_STORED DATA:_
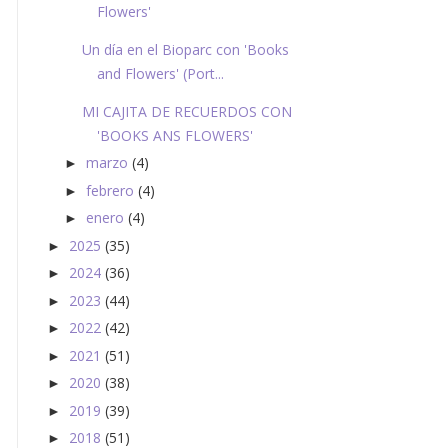
Flowers'
Un día en el Bioparc con 'Books
and Flowers' (Port...
MI CAJITA DE RECUERDOS CON
'BOOKS ANS FLOWERS'
marzo
(4)
►
febrero
(4)
►
enero
(4)
►
2025
(35)
►
2024
(36)
►
2023
(44)
►
2022
(42)
►
2021
(51)
►
2020
(38)
►
2019
(39)
►
2018
(51)
►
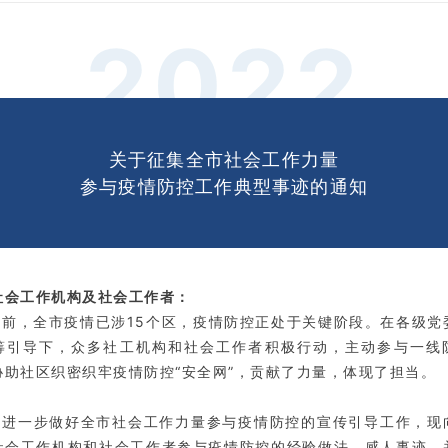
2022
关于征集全市社会工作力量
参与疫情防控工作
典型事迹的通知
社会工作机构及社会工作者：
目前，全市疫情已涉15个区，疫情防控正处于关键阶段。在各级党
筹引导下，众多社工机构和社会工作者积极行动，主动参与一线
协助社区织密织牢疫情防控“安全网”，贡献了力量，体现了担当。
为进一步做好全市社会工作力量参与疫情防控的宣传引导工作，现
社会工作机构和社会工作者参与疫情防控的经验做法、感人事迹，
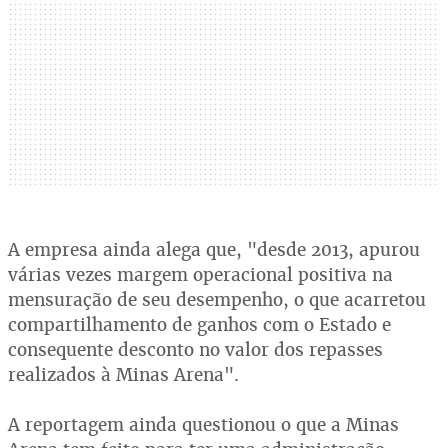
A empresa ainda alega que, "desde 2013, apurou
várias vezes margem operacional positiva na
mensuração de seu desempenho, o que acarretou
compartilhamento de ganhos com o Estado e
consequente desconto no valor dos repasses
realizados à Minas Arena".
A reportagem ainda questionou o que a Minas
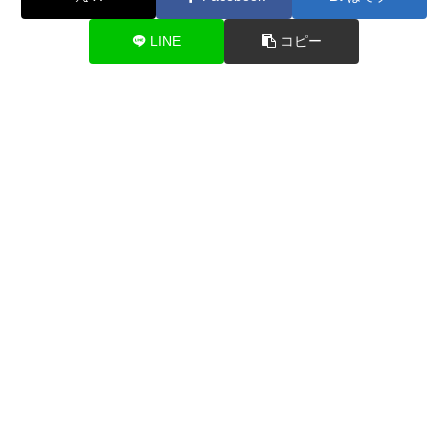
LINE
コピー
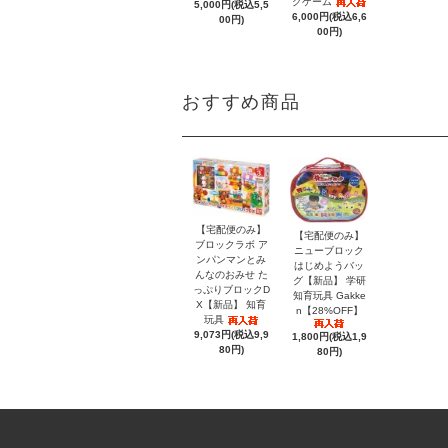
グゲーム
5,000円(税込5,5
6,000円(税込6,6
00円)
00円)
おすすめ商品
【宅配便のみ】
【宅配便のみ】
ブロックラボ ア
ニューブロック
ンパンマンとみ
はじめようバッ
んなのおみせ た
グ【新品】 学研
っぷりブロックD
知育玩具 Gakke
X【新品】 知育
n【28%OFF】
玩具
9,073円(税込9,9
1,800円(税込1,9
80円)
80円)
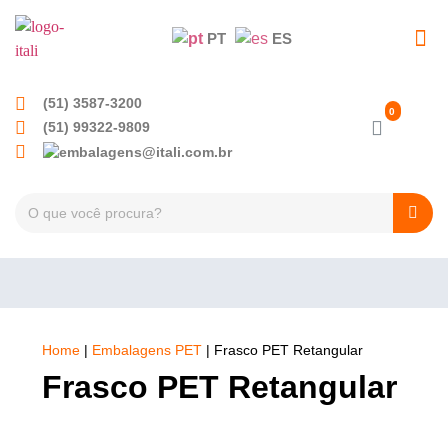
PT
ES
EMBALAGENS PET
TAMPAS PLÁSTICA
(51) 3587-3200
(51) 99322-9809
Home
|
Embalagens PET
|
Frasco PET Retangular
Frasco PET Retangular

_TASK PROMPT:_ Check each line above for "ainda" and return the ones that have it.

_REPLY:_
A empresa ainda alega que, "desde 2013, apurou
A reportagem ainda questionou o que a Minas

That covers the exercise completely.